■ **INPUT**:

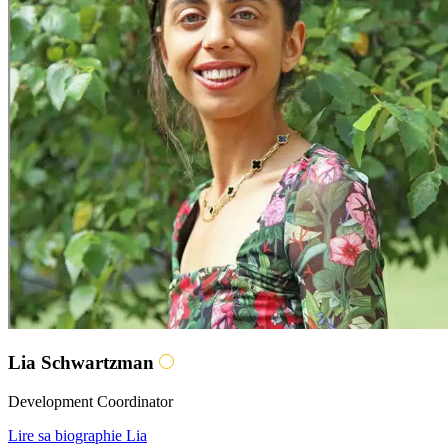
Lia Schwartzman
Development Coordinator
Lire sa biographie Lia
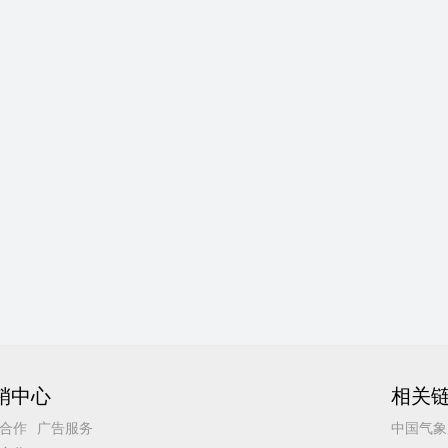
销中心
相关
合作
广告服务
中国气象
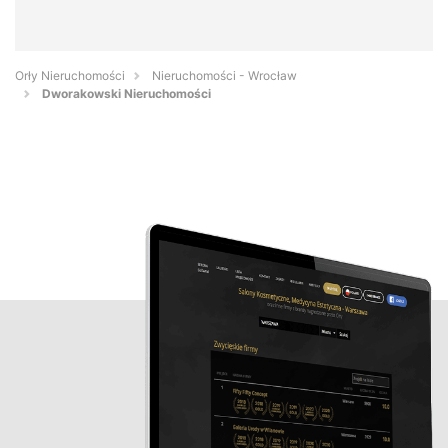
Orły Nieruchomości
Nieruchomości - Wrocław
Dworakowski Nieruchomości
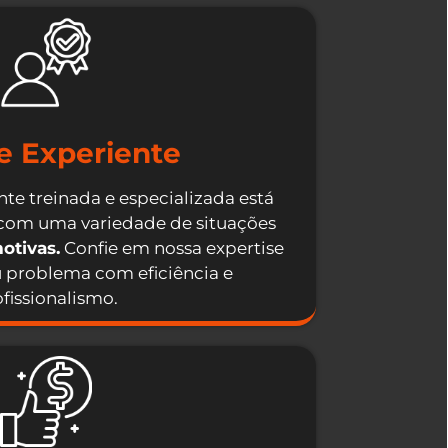
e Experiente
te treinada e especializada está
 com uma variedade de situações
otivas.
Confie em nossa expertise
u problema com eficiência e
fissionalismo.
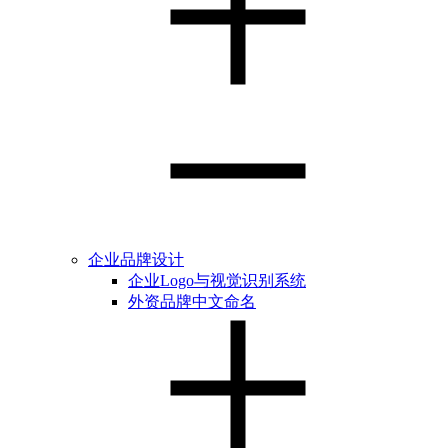
企业品牌设计
企业Logo与视觉识别系统
外资品牌中文命名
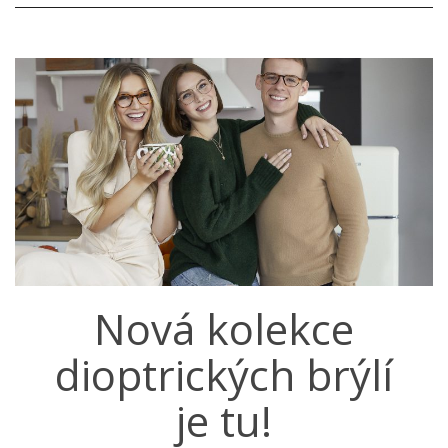
Nová kolekce
dioptrických brýlí
je tu!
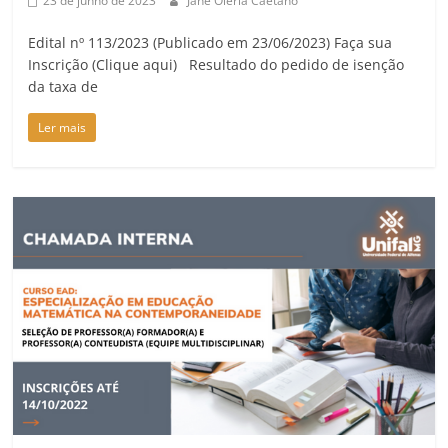
23 de junho de 2023
Jane Oleria Caetano
Edital nº 113/2023 (Publicado em 23/06/2023) Faça sua
Inscrição (Clique aqui) Resultado do pedido de isenção
da taxa de
Ler mais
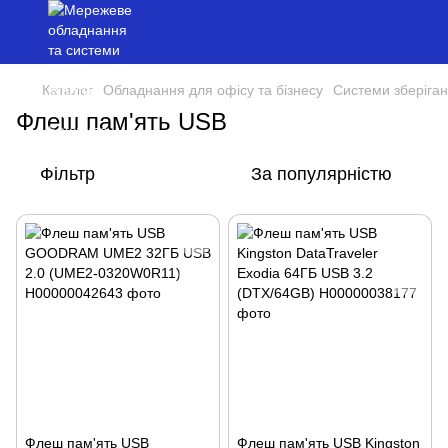
Каталог
Обладнання для офісу та бізнесу
Системи зберіган
Флеш пам'ять USB
Фільтр
За популярністю
Флеш пам'ять USB
Флеш пам'ять USB Kingston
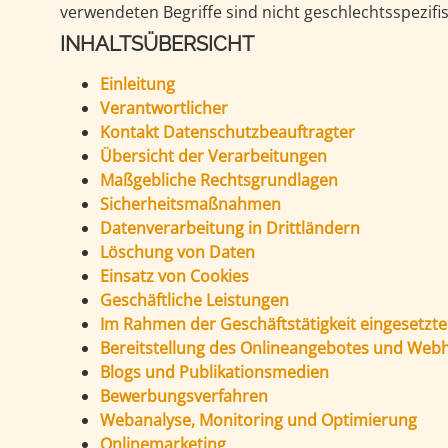
INHALTSÜBERSICHT
Einleitung
Verantwortlicher
Kontakt Datenschutzbeauftragter
Übersicht der Verarbeitungen
Maßgebliche Rechtsgrundlagen
Sicherheitsmaßnahmen
Datenverarbeitung in Drittländern
Löschung von Daten
Einsatz von Cookies
Geschäftliche Leistungen
Im Rahmen der Geschäftstätigkeit eingesetzte
Bereitstellung des Onlineangebotes und Web
Blogs und Publikationsmedien
Bewerbungsverfahren
Webanalyse, Monitoring und Optimierung
Onlinemarketing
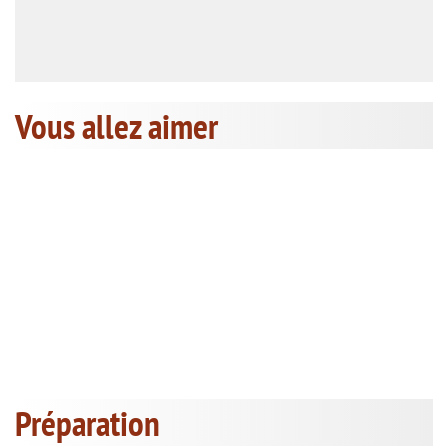
Vous allez aimer
Préparation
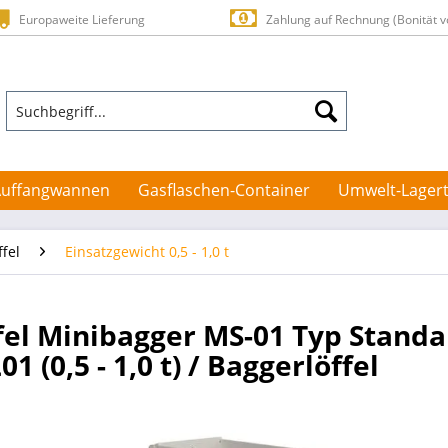
Europaweite Lieferung
Zahlung auf Rechnung (Bonität v
Auffangwannen
Gasflaschen-Container
Umwelt-Lagert
ffel
Einsatzgewicht 0,5 - 1,0 t
ffel Minibagger MS-01 Typ Standa
 (0,5 - 1,0 t) / Baggerlöffel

■ **EXERCISE**: Lines above with "Nieruchomości" in them are the ones to copy.

■ **WRITTEN ANSWER**:
Orły Nieruchomości
Nieruchomości - Wrocław
Dworakowski Nieruchomości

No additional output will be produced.